[Dataset entries]
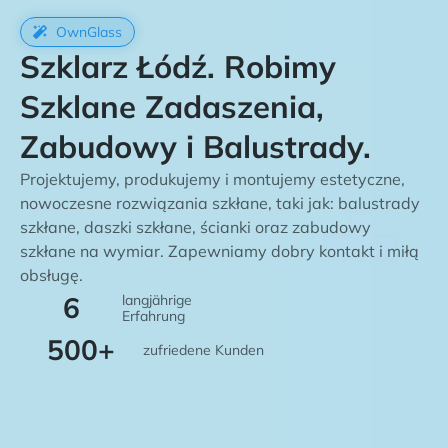
OwnGlass
Szklarz Łódź. Robimy
Szklane Zadaszenia,
Zabudowy i Balustrady.
Projektujemy, produkujemy i montujemy estetyczne,
nowoczesne rozwiązania szkłane, taki jak: balustrady
szkłane, daszki szkłane, ścianki oraz zabudowy
szkłane na wymiar. Zapewniamy dobry kontakt i miłą
obsługę.
6
langjährige
Erfahrung
500
+
zufriedene Kunden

### What you should do
Repeat the records word for word and drop any pictures.

### Completed exercise
OwnGlass
Szklarz Łódź. Robimy
Szklane Zadaszenia,
Zabudowy i Balustrady.
Projektujemy, produkujemy i montujemy estetyczne,
nowoczesne rozwiązania szkłane, taki jak: balustrady
szkłane, daszki szkłane, ścianki oraz zabudowy
szkłane na wymiar. Zapewniamy dobry kontakt i miłą
obsługę.
6
langjährige
Erfahrung
500
+
zufriedene Kunden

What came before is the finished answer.